■ Action item
So that the copy stays text only, transcribe the data below exactly and exclude the images.

■ Available data
+ + + +

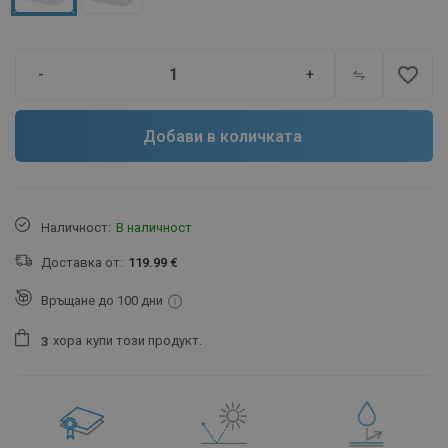
favorite_border
-
+
Добави в количката
Наличност:
В наличност
Доставка от:
119.99 €
Връщане до 100 дни
хора
купи този продукт.
3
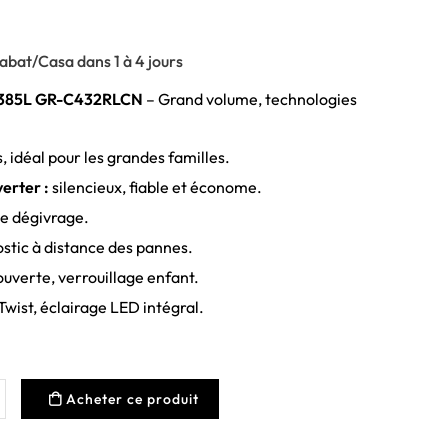
abat/Casa dans 1 à 4 jours
t 385L GR-C432RLCN
– Grand volume, technologies
s, idéal pour les grandes familles.
erter :
silencieux, fiable et économe.
 le dégivrage.
stic à distance des pannes.
uverte, verrouillage enfant.
Twist, éclairage LED intégral.
Acheter ce produit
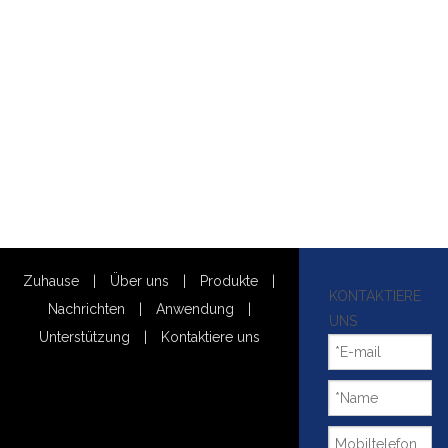
Zuhause
|
Über uns
|
Produkte
|
KONTAKTIERE
Nachrichten
|
Anwendung
|
UNS
Unterstützung
|
Kontaktiere uns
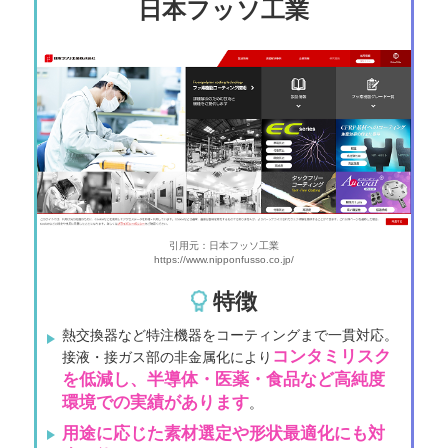
日本フッソ工業
引用元：日本フッソ工業
https://www.nipponfusso.co.jp/
特徴
熱交換器など特注機器をコーティングまで一貫対応。
コンタミリスク
接液・接ガス部の非金属化により
を低減し、半導体・医薬・食品など高純度
環境での実績があります
。
用途に応じた素材選定や形状最適化にも対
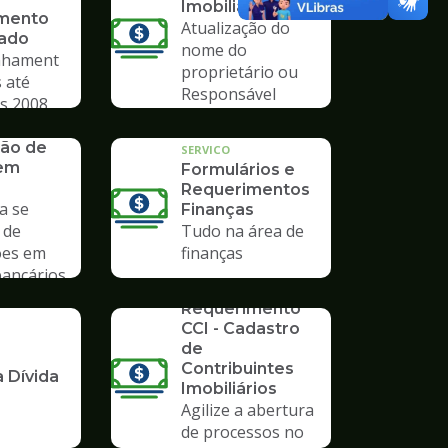
Imobiliário
mento
Atualização do
vado
nome do
hament
proprietário ou
 até
Responsável
s 2008
Tributário
ão de
SERVICO
 em
Formulários e
Requerimentos
a se
Finanças
 de
Tudo na área de
ões em
finanças
bancários
SERVICO
Requerimento
CCI - Cadastro
de
Contribuintes
 Dívida
Imobiliários
Agilize a abertura
de processos no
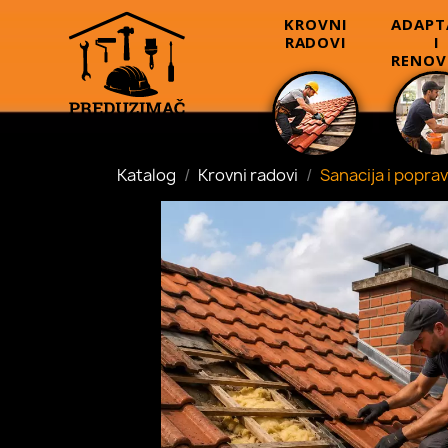
KROVNI
ADAPT
RADOVI
I
RENOV
Katalog
Krovni radovi
Sanacija i popra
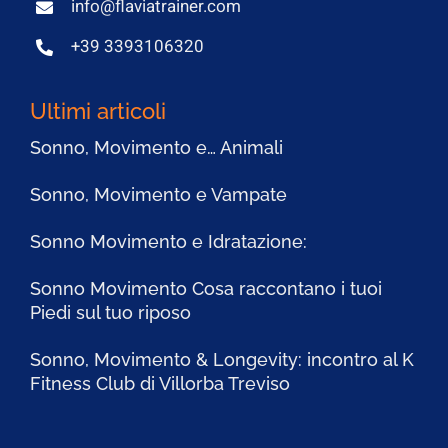
info@flaviatrainer.com
+39 3393106320
Ultimi articoli
Sonno, Movimento e… Animali
Sonno, Movimento e Vampate
Sonno Movimento e Idratazione:
Sonno Movimento Cosa raccontano i tuoi
Piedi sul tuo riposo
Sonno, Movimento & Longevity: incontro al K
Fitness Club di Villorba Treviso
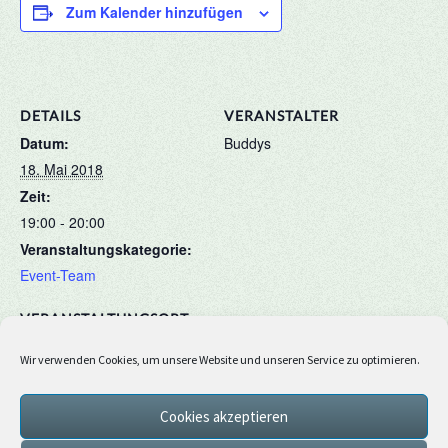
Zum Kalender hinzufügen
DETAILS
VERANSTALTER
Datum:
Buddys
18. Mai 2018
Zeit:
19:00 - 20:00
Veranstaltungskategorie:
Event-Team
VERANSTALTUNGSORT
Cubeside
Wir verwenden Cookies, um unsere Website und unseren Service zu optimieren.
Cookies akzeptieren
1 2 oder 3
Schnitzeljagd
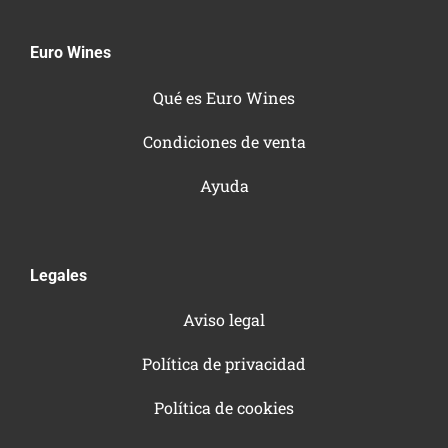
Euro Wines
Qué es Euro Wines
Condiciones de venta
Ayuda
Legales
Aviso legal
Política de privacidad
Política de cookies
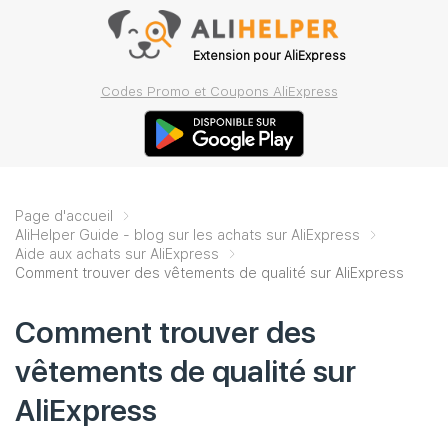
Extension pour AliExpress
Codes Promo et Coupons AliExpress
Page d'accueil
AliHelper Guide - blog sur les achats sur AliExpress
Aide aux achats sur AliExpress
Comment trouver des vêtements de qualité sur AliExpress
Comment trouver des
vêtements de qualité sur
AliExpress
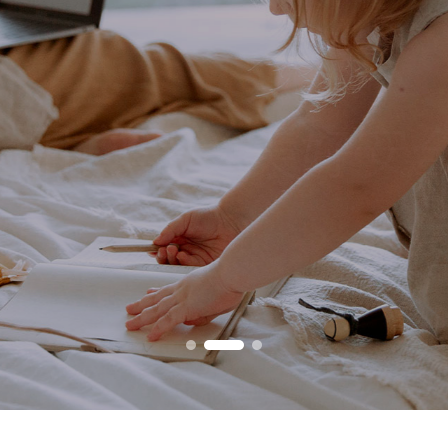
户享受美好安全的
国内知名电器设备品牌，追求行业卓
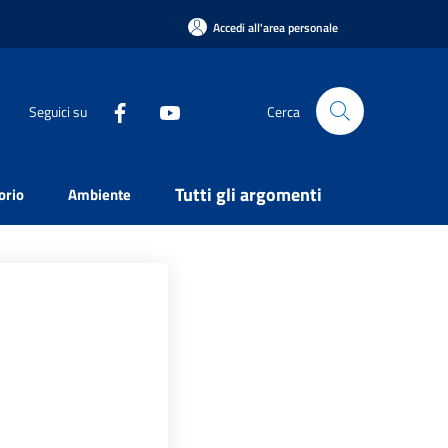
Accedi all'area personale
Seguici su
Cerca
Tutti gli argomenti
orio
Ambiente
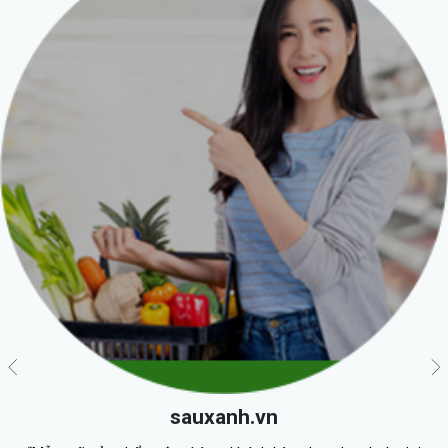
sauxanh.vn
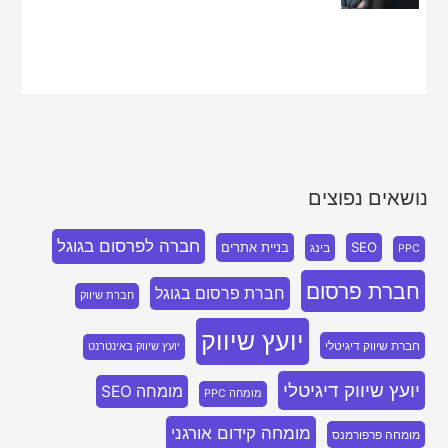
נושאים נפוצים
חברה לפרסום בגוגל
SEO
בניית אתרים
בינג
PPC
חברת פרסום
חברת פרסום בגוגל
חברת שיווק
יועץ שיווק
חברת שיווק דיגיטלי
יועץ שיווק באינטרנט
יועץ שיווק דיגיטלי
מומחה SEO
מומחה PPC
מומחה קידום אורגני
מומחה פרפורמנס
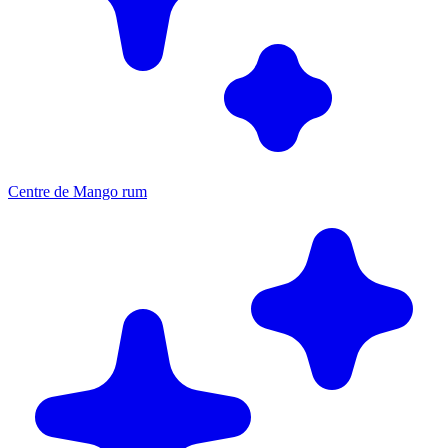
Centre de Mango rum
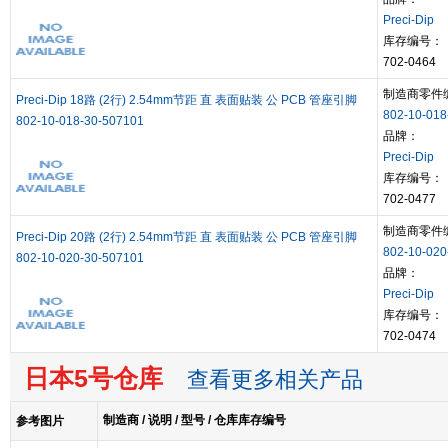
Preci-Dip
库存编号：
702-0464
制造商零件
Preci-Dip 18路 (2行) 2.54mm节距 直 表面贴装 公 PCB 管座引脚
802-10-018
802-10-018-30-507101
品牌：
Preci-Dip
库存编号：
702-0477
制造商零件
Preci-Dip 20路 (2行) 2.54mm节距 直 表面贴装 公 PCB 管座引脚
802-10-020
802-10-020-30-507101
品牌：
Preci-Dip
库存编号：
702-0474
日本5号仓库
查看更多相关产品
制造商 / 说明 / 型号 / 仓库库存编号
参考图片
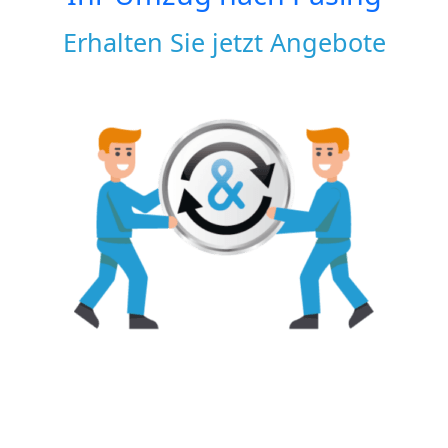
Erhalten Sie jetzt Angebote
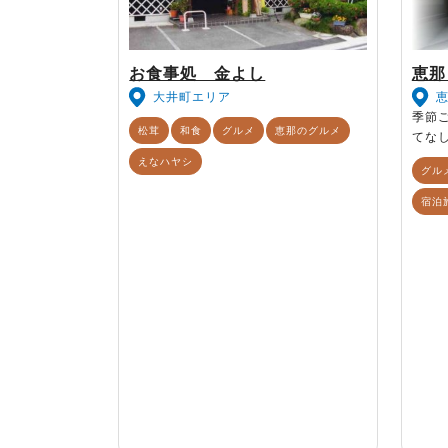
お食事処 金よし
恵那
大井町エリア
季節
松茸
和食
グルメ
恵那のグルメ
てな
えなハヤシ
グル
宿泊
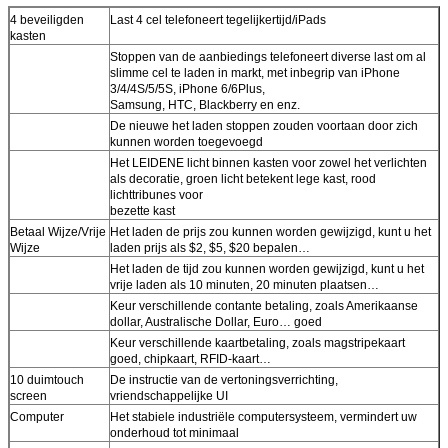
4 beveiligden
Last 4 cel telefoneert tegelijkertijd/iPads
kasten
Stoppen van de aanbiedings telefoneert diverse last om al
slimme cel te laden in markt, met inbegrip van iPhone
3/4/4S/5/5S, iPhone 6/6Plus,
Samsung, HTC, Blackberry en enz.
De nieuwe het laden stoppen zouden voortaan door zich
kunnen worden toegevoegd
Het LEIDENE licht binnen kasten voor zowel het verlichten
als decoratie, groen licht betekent lege kast, rood
lichttribunes voor
bezette kast
Betaal Wijze/Vrije
Het laden de prijs zou kunnen worden gewijzigd, kunt u het
Wijze
laden prijs als $2, $5, $20 bepalen…
Het laden de tijd zou kunnen worden gewijzigd, kunt u het
vrije laden als 10 minuten, 20 minuten plaatsen…
Keur verschillende contante betaling, zoals Amerikaanse
dollar, Australische Dollar, Euro… goed
Keur verschillende kaartbetaling, zoals magstripekaart
Laat een bericht achter
goed, chipkaart, RFID-kaart…
10 duimtouch
De instructie van de vertoningsverrichting,
We bellen je snel terug!
screen
vriendschappelijke UI
Computer
Het stabiele industriële computersysteem, vermindert uw
onderhoud tot minimaal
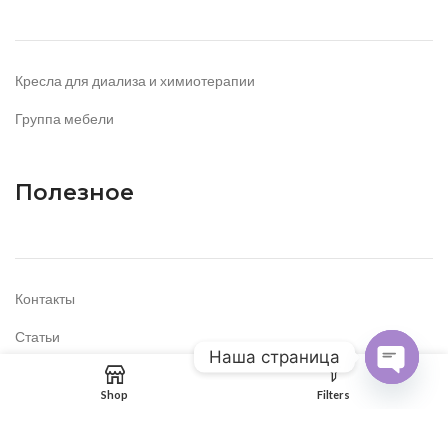
Кресла для диализа и химиотерапии
Группа мебели
Полезное
Контакты
Статьи
Наша страница
OPEN
Shop
Filters
CHATY
Copyright "KAZMEDNITRO" © 2023 | Разработка сайта
IPROD.KZ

+ + + +

■ Exercise solution
favorite_border
-
+
Добави в количката
Наличност:
В наличност
Доставка от:
119.99 €
Връщане до 100 дни
хора
купи този продукт.
3
abat/Casa dans 1 à 4 jours
t 385L GR-C432RLCN
– Grand volume, technologies
s, idéal pour les grandes familles.
erter :
silencieux, fiable et économe.
 le dégivrage.
stic à distance des pannes.
uverte, verrouillage enfant.
Twist, éclairage LED intégral.
Acheter ce produit
Zuhause
|
Über uns
|
Produkte
|
KONTAKTIERE
Nachrichten
|
Anwendung
|
UNS
Unterstützung
|
Kontaktiere uns
日本フッソ工業
引用元：日本フッソ工業
https://www.nipponfusso.co.jp/
特徴
熱交換器など特注機器をコーティングまで一貫対応。
コンタミリスク
接液・接ガス部の非金属化により
を低減し、半導体・医薬・食品など高純度
環境での実績があります
。
用途に応じた素材選定や形状最適化にも対
Imobiliário
mento
Atualização do
vado
nome do
hament
proprietário ou
 até
Responsável
s 2008
Tributário
ão de
SERVICO
 em
Formulários e
Requerimentos
a se
Finanças
 de
Tudo na área de
ões em
finanças
bancários
SERVICO
Requerimento
CCI - Cadastro
de
Contribuintes
 Dívida
Imobiliários
Agilize a abertura
de processos no
KROVNI
ADAPT
RADOVI
I
RENOV
Katalog
Krovni radovi
Sanacija i popra
info@flaviatrainer.com
+39 3393106320
Ultimi articoli
Sonno, Movimento e… Animali
Sonno, Movimento e Vampate
Sonno Movimento e Idratazione:
Sonno Movimento Cosa raccontano i tuoi
Piedi sul tuo riposo
Sonno, Movimento & Longevity: incontro al K
Fitness Club di Villorba Treviso
Zum Kalender hinzufügen
DETAILS
VERANSTALTER
Datum:
Buddys
18. Mai 2018
Zeit:
19:00 - 20:00
Veranstaltungskategorie:
Event-Team
VERANSTALTUNGSORT
Cubeside
Wir verwenden Cookies, um unsere Website und unseren Service zu optimieren.
Cookies akzeptieren
1 2 oder 3
Schnitzeljagd
Euro Wines
Qué es Euro Wines
Condiciones de venta
Ayuda
Legales
Aviso legal
Política de privacidad
Política de cookies
Extension pour AliExpress
Codes Promo et Coupons AliExpress
Page d'accueil
AliHelper Guide - blog sur les achats sur AliExpress
Aide aux achats sur AliExpress
Comment trouver des vêtements de qualité sur AliExpress
Comment trouver des
vêtements de qualité sur
AliExpress
户享受美好安全的
国内知名电器设备品牌，追求行业卓
Accedi all'area personale
Seguici su
Cerca
Tutti gli argomenti
orio
Ambiente
sauxanh.vn
נושאים נפוצים
חברה לפרסום בגוגל
SEO
בניית אתרים
בינג
PPC
חברת פרסום
חברת פרסום בגוגל
חברת שיווק
יועץ שיווק
חברת שיווק דיגיטלי
יועץ שיווק באינטרנט
יועץ שיווק דיגיטלי
מומחה SEO
מומחה PPC
מומחה קידום אורגני
מומחה פרפורמנס
Centre de Mango rum
Preci-Dip
库存编号：
702-0464
制造商零件
Preci-Dip 18路 (2行) 2.54mm节距 直 表面贴装 公 PCB 管座引脚
802-10-018
802-10-018-30-507101
品牌：
Preci-Dip
库存编号：
702-0477
制造商零件
Preci-Dip 20路 (2行) 2.54mm节距 直 表面贴装 公 PCB 管座引脚
802-10-020
802-10-020-30-507101
品牌：
Preci-Dip
库存编号：
702-0474
日本5号仓库
查看更多相关产品
制造商 / 说明 / 型号 / 仓库库存编号
参考图片
Erhalten Sie jetzt Angebote
お食事処 金よし
恵那
大井町エリア
季節
松茸
和食
グルメ
恵那のグルメ
てな
えなハヤシ
グル
宿泊
4 beveiligden
Last 4 cel telefoneert tegelijkertijd/iPads
kasten
Stoppen van de aanbiedings telefoneert diverse last om al
slimme cel te laden in markt, met inbegrip van iPhone
3/4/4S/5/5S, iPhone 6/6Plus,
Samsung, HTC, Blackberry en enz.
De nieuwe het laden stoppen zouden voortaan door zich
kunnen worden toegevoegd
Het LEIDENE licht binnen kasten voor zowel het verlichten
als decoratie, groen licht betekent lege kast, rood
lichttribunes voor
bezette kast
Betaal Wijze/Vrije
Het laden de prijs zou kunnen worden gewijzigd, kunt u het
Wijze
laden prijs als $2, $5, $20 bepalen…
Het laden de tijd zou kunnen worden gewijzigd, kunt u het
vrije laden als 10 minuten, 20 minuten plaatsen…
Keur verschillende contante betaling, zoals Amerikaanse
dollar, Australische Dollar, Euro… goed
Keur verschillende kaartbetaling, zoals magstripekaart
Laat een bericht achter
goed, chipkaart, RFID-kaart…
10 duimtouch
De instructie van de vertoningsverrichting,
We bellen je snel terug!
screen
vriendschappelijke UI
Computer
Het stabiele industriële computersysteem, vermindert uw
onderhoud tot minimaal
Кресла для диализа и химиотерапии
Группа мебели
Полезное
Контакты
Статьи
Наша страница
OPEN
Shop
Filters
CHATY
Copyright "KAZMEDNITRO" © 2023 | Разработка сайта
IPROD.KZ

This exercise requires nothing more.